TASK GOAL: Produce the same data once more, line for line.

MATERIALS PROVIDED:
──────
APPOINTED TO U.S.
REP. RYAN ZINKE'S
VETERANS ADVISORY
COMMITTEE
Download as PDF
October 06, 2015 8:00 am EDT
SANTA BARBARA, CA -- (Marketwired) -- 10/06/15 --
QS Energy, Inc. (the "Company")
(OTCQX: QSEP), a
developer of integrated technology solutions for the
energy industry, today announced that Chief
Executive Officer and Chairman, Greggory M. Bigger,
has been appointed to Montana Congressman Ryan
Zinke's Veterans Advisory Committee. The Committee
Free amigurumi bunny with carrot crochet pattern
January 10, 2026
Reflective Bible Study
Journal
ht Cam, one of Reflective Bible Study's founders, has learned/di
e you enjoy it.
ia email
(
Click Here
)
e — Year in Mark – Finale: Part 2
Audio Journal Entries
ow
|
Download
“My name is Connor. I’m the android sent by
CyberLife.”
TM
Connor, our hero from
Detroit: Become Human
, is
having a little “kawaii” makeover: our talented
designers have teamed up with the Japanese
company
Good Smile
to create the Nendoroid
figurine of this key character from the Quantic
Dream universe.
──────
RESULT FOR THIS EXERCISE:
APPOINTED TO U.S.
REP. RYAN ZINKE'S
VETERANS ADVISORY
COMMITTEE
Download as PDF
October 06, 2015 8:00 am EDT
SANTA BARBARA, CA -- (Marketwired) -- 10/06/15 --
QS Energy, Inc. (the "Company")
(OTCQX: QSEP), a
developer of integrated technology solutions for the
energy industry, today announced that Chief
Executive Officer and Chairman, Greggory M. Bigger,
has been appointed to Montana Congressman Ryan
Zinke's Veterans Advisory Committee. The Committee
Free amigurumi bunny with carrot crochet pattern
January 10, 2026
Reflective Bible Study
Journal
ht Cam, one of Reflective Bible Study's founders, has learned/di
e you enjoy it.
ia email
(
Click Here
)
e — Year in Mark – Finale: Part 2
Audio Journal Entries
ow
|
Download
“My name is Connor. I’m the android sent by
CyberLife.”
TM
Connor, our hero from
Detroit: Become Human
, is
having a little “kawaii” makeover: our talented
designers have teamed up with the Japanese
company
Good Smile
to create the Nendoroid
figurine of this key character from the Quantic
Dream universe.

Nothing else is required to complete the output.